Is the security of legacy IT providers prompting a confidence crisis?

Security professionals are losing confidence in legacy IT vendors as supply chain attacks have surged in the past year, according to research from Vanson Bourne and CrowdStrike released Tuesday. Organizations are questioning whether traditional technology firms are providing sufficient security protections to enterprise customers.

Almost two-thirds of respondents said their organization is losing confidence in legacy IT providers, such as Microsoft, due to the increasing frequency of supply chain attacks, according to the report. CrowdStrike commissioned Vanson Bourne to conduct the research, which is based on a survey of 2,200 senior IT decision makers and IT security professionals in the U.S., EMEA and Asia Pacific regions.

The research also shows 45% of respondents have experienced at least one supply chain attack over the past 12 months, up from 32% in 2018.

Organizations are increasingly concerned about what they consider to be outdated and inadequate security provided by some of these legacy providers, according to CrowdStrike CTO Michael Sentonas, who says these technologies are failing to protect the enterprise.

"At the same time, the operating systems and applications organizations regularly use require more and more patching to protect against zero-day vulnerabilities," Sentonas said in an email to Cybersecurity Dive. "This all adds to the daily pressure IT departments are dealing with."

Microsoft, which played a critical role in detecting and defending its security capabilities during the early months after the SolarWinds attack was disclosed in December 2020, fired back at CrowdStrike in what has been an escalating war of words with CrowdStrike executives.

"This week we announced the result of a sustained effort to proactively take down nation-state attack infrastructure, protecting both our customers and the wider industry," a Microsoft spokesperson told Cybersecurity Dive via email. "We believe this is more valuable to our customers than self-serving market research that attacks other security vendors."

Microsoft says its security teams and platforms have prevented more than 70 billion attacks over the past year, protecting about 650,000 security customers.
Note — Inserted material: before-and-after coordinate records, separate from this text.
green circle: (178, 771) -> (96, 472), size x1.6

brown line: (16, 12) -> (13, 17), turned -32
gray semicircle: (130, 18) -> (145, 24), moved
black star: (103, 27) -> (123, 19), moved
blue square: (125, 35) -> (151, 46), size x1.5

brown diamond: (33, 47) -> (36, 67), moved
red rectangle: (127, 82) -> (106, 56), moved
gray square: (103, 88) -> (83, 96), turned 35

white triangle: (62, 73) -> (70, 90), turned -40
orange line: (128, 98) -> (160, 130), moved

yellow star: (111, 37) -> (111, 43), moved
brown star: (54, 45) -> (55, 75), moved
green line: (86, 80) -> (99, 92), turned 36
Enterprise customers have lost enthusiasm for legacy technology in the endpoint protection space, according to Peter Firstbrook, research VP at Gartner. However, Firstbrook would decline to put Microsoft into that group. The company outpaces CrowdStrike by quite a wide margin in terms of what Gartner clients have been asking for, he said.

"Microsoft is a modern solution that is comparable to CrowdStrike," said Firstbrook. "Increasingly the biggest consideration in EDR is how well the EDR solution fits into the portfolio of security tools already in use. XDR is the cool new term for the integration of security tools for the unified incident response workflow."
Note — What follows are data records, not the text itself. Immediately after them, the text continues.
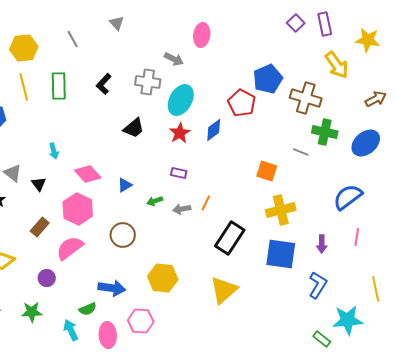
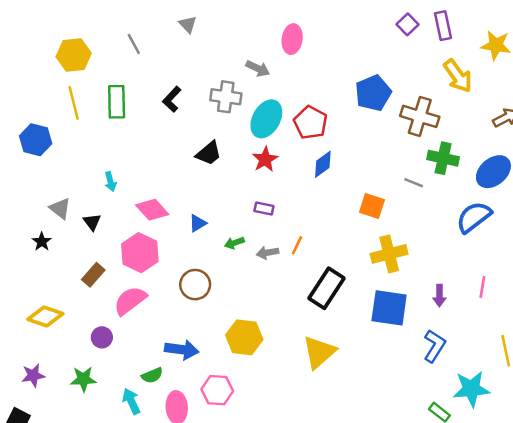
red pentagon: (242, 103) -> (311, 123), moved
blue diamond: (214, 130) -> (323, 164), moved
blue semicircle: (348, 197) -> (474, 217), moved

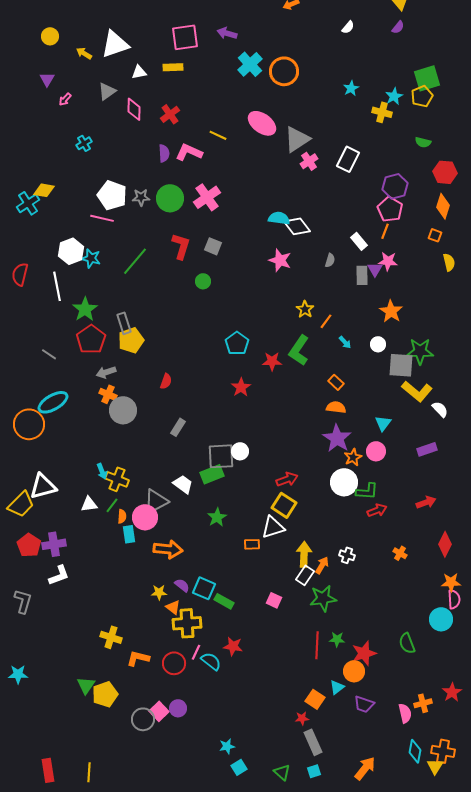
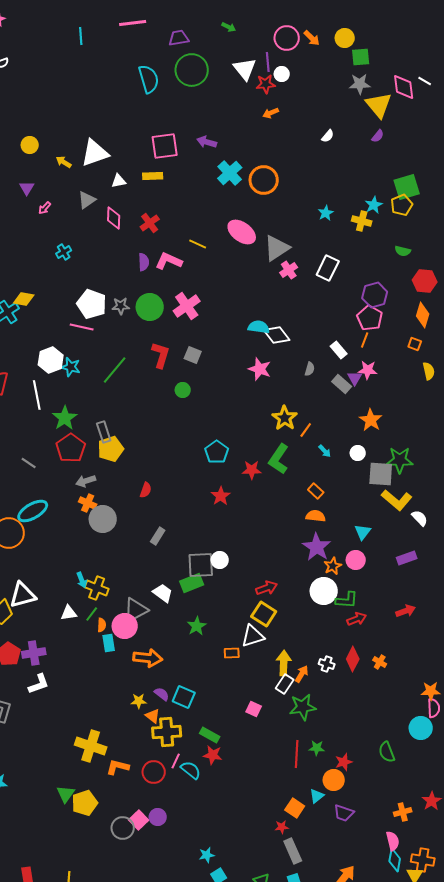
cyan star: (351, 88) -> (326, 213), moved
gray rectangle: (362, 275) -> (342, 384), turned -48
yellow star: (305, 309) -> (285, 418), size x1.4
red diamond: (445, 544) -> (353, 659), moved
green rectangle: (224, 601) -> (210, 735), moved
yellow cross: (111, 637) -> (91, 746), size x1.4
red star: (364, 653) -> (344, 762), size x0.7
pink semicircle: (405, 713) -> (393, 841), moved

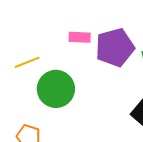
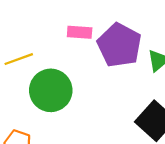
purple pentagon: (115, 48) -> (119, 45), turned -30

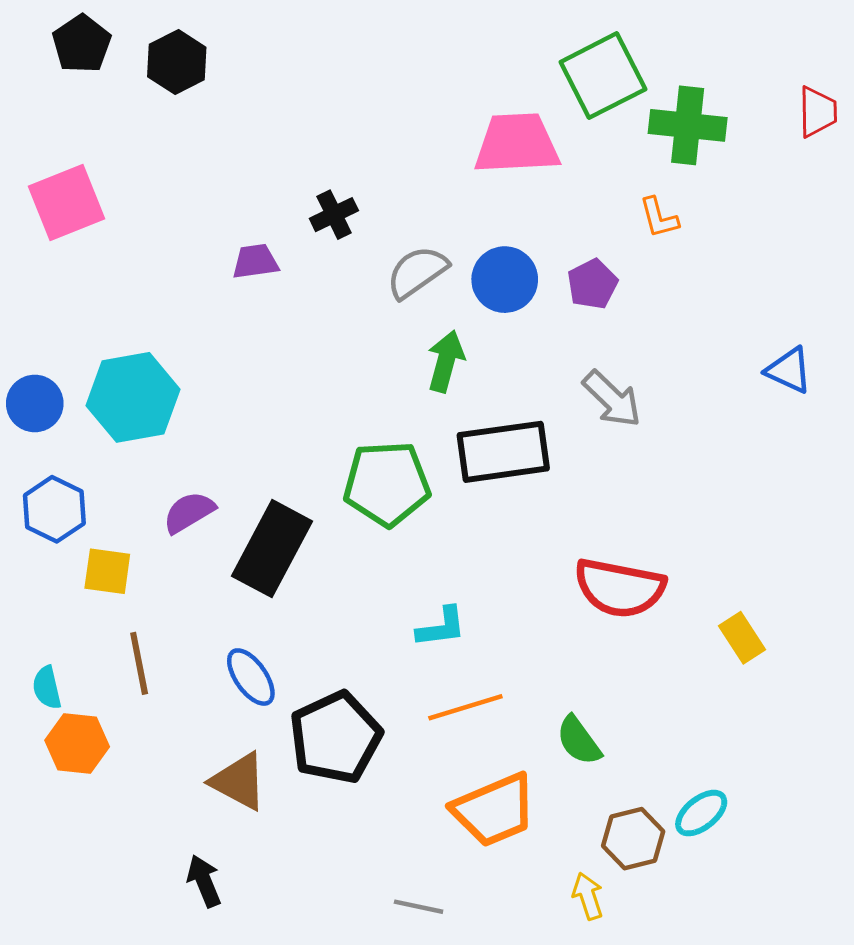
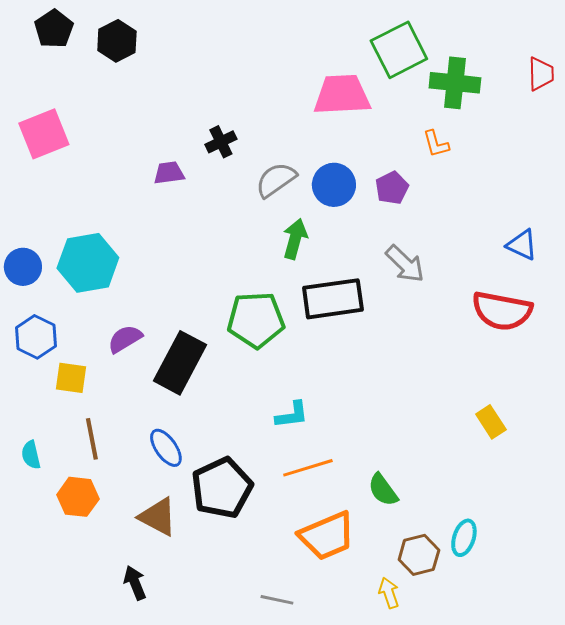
red semicircle: (620, 588) -> (502, 311), moved
orange hexagon: (77, 744) -> (78, 497), moved
cyan ellipse: (701, 813) -> (464, 538), turned -33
Microsoft is ahead of CrowdStrike, which is getting started in XDR with the acquisition of Humio earlier this year, Firstbrook said.
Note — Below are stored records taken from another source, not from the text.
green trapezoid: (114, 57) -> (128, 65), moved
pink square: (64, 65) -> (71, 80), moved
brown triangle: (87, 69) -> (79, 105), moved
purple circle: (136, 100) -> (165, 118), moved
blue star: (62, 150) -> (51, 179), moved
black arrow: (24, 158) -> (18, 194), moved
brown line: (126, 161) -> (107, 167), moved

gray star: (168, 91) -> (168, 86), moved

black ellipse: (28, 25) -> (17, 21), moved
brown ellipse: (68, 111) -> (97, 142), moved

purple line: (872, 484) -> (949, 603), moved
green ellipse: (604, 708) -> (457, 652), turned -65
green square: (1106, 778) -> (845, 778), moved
Nobelium campaign lifts debate

One year after the SolarWinds hack, the CrowdStrike report highlights growing concerns about the security provided by traditional IT providers. That attack, attributed to nation-state threat actors connected to the Russian security services, impacted thousands of companies that used the SolarWinds Orion platform.

The attackers used the SolarWinds platform as a vector to launch follow-on attacks against enterprise customers that used the Orion platform. The same threat actor, which Microsoft dubbed Nobelium, has launched repeated attacks against other IT and IT security vendors.

The threat actors in the SolarWinds campaign and other threat actors have repeatedly launched attacks against Microsoft systems, with research showing that Active Directory is a frequent target of sophisticated attacks.

Microsoft has also become a frequent target of attacks against its Office 365 environment, which is critical for organizations operating in remote and hybrid work environments. However, a number of security executives have raised questions about whether Microsoft has the ability to filter out malware and other threats that often target organizations in the form of phishing attacks.

"Each prospective customer comes to us at a different stage in their security transformation journey," Sentonas said. "However, across the board, we are seeing more and more that are dissatisfied with legacy security solutions, and in some cases solutions that fall into the 'next-gen"' category that can't keep up with the evolving threat landscape and they are replacing these existing solutions."

Microsoft has positioned itself as a technology provider that can provide enterprise customers the productivity tools they need to get work done, alongside an end-to-end bundle of security protection that works seamlessly within that environment, according to industry executives.

Months after the SolarWinds campaign, Microsoft made a number of acquisitions to either buy or invest in a number of small companies to help it provide more robust security options that would help enterprises and other organizations gain enhanced visibility into potential security threats.

"The challenge a lot of security leaders run into is that not every tool Microsoft has is a valid replacement for all the features they might be using from another tool," Jeff Pollard, VP and principal analyst at Forrester. "And so when they're told to go to this other technology, they may wind up losing visibility into certain things, they may wind up losing functionality."

"So it's a real concern that maybe they have tools forced on them that are not as good as what they were using before or have gaps compared to what they were using before," Pollard said.